What you are asked to do:
Go through the data and copy each line where the word "Angebote" shows up.

[Stored data entries]
────────────────────────────────────────
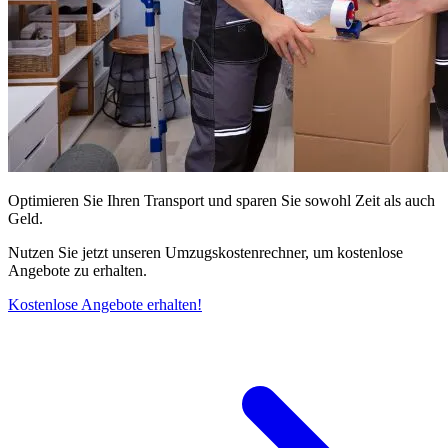
Optimieren Sie Ihren Transport und sparen Sie sowohl Zeit als auch
Geld.
Nutzen Sie jetzt unseren Umzugskostenrechner, um kostenlose
Angebote zu erhalten.
Kostenlose Angebote erhalten!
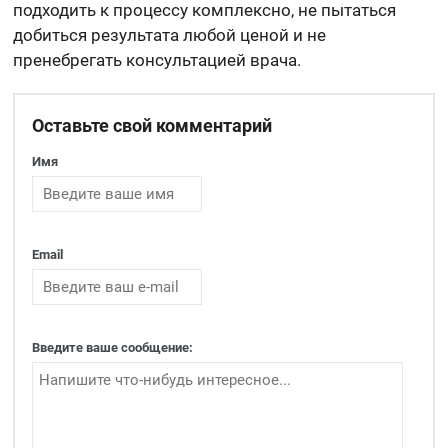
подходить к процессу комплексно, не пытаться
добиться результата любой ценой и не
пренебрегать консультацией врача.
Оставьте свой комментарий
Имя
Email
Введите ваше сообщение:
────────────────────────────────────────
Task solution:
Angebote zu erhalten.
Kostenlose Angebote erhalten!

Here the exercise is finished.